**PROBLEM DETAILS:** Filter the entries down to the lines holding "תפילין", then copy those lines.

**LISTED RECORDS:**

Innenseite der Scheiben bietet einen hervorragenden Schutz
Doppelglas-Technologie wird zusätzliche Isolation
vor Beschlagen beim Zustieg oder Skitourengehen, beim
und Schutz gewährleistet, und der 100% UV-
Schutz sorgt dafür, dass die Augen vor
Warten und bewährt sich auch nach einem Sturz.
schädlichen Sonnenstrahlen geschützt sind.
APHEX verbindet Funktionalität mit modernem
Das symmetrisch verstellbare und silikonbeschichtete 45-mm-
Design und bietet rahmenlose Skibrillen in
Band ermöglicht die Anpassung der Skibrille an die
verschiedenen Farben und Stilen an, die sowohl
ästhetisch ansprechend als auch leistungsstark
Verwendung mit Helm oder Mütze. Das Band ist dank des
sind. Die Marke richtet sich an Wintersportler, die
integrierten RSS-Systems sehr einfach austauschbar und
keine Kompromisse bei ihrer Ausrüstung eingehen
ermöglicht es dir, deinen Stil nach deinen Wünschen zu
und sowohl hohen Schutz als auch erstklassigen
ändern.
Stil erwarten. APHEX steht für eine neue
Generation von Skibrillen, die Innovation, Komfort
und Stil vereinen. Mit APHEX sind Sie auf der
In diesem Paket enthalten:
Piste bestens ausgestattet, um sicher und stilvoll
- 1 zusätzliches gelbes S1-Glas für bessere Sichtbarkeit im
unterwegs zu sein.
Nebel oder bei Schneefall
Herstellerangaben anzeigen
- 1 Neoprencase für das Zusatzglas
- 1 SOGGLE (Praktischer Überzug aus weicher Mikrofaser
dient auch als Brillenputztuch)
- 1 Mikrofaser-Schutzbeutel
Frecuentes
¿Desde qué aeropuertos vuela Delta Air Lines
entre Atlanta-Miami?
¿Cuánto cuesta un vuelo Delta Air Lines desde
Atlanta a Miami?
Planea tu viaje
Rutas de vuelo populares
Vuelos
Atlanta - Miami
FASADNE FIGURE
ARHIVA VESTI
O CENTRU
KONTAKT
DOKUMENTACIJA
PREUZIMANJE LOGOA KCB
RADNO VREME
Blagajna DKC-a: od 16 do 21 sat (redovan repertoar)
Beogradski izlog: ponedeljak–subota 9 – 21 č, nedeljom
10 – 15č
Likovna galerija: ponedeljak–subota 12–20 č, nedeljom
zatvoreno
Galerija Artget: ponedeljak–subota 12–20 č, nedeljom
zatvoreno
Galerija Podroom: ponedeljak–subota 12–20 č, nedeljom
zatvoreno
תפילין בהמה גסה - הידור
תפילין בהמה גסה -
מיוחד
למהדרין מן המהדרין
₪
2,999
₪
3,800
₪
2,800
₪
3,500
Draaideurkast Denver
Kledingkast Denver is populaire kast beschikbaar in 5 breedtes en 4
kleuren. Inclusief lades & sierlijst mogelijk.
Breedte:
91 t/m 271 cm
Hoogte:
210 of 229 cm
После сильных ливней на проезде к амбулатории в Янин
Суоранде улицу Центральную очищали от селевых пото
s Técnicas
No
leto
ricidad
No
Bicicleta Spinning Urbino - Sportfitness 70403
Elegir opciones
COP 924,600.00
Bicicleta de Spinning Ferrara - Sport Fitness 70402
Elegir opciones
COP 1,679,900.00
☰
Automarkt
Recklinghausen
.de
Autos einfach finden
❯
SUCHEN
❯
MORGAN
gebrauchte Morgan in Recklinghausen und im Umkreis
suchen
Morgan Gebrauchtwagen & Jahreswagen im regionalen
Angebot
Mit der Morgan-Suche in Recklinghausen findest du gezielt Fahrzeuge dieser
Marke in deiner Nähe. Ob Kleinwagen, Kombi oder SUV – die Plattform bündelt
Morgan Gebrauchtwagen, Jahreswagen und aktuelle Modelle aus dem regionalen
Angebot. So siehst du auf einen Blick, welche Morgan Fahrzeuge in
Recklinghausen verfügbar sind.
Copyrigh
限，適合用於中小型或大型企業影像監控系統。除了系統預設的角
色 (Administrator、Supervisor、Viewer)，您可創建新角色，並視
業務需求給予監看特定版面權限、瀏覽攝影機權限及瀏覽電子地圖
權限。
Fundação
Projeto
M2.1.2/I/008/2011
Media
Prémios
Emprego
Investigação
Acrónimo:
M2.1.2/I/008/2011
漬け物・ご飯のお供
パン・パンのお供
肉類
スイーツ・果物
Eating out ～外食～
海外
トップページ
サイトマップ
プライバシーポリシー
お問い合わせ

**RESULT OF THIS EXERCISE:**
תפילין בהמה גסה - הידור
תפילין בהמה גסה -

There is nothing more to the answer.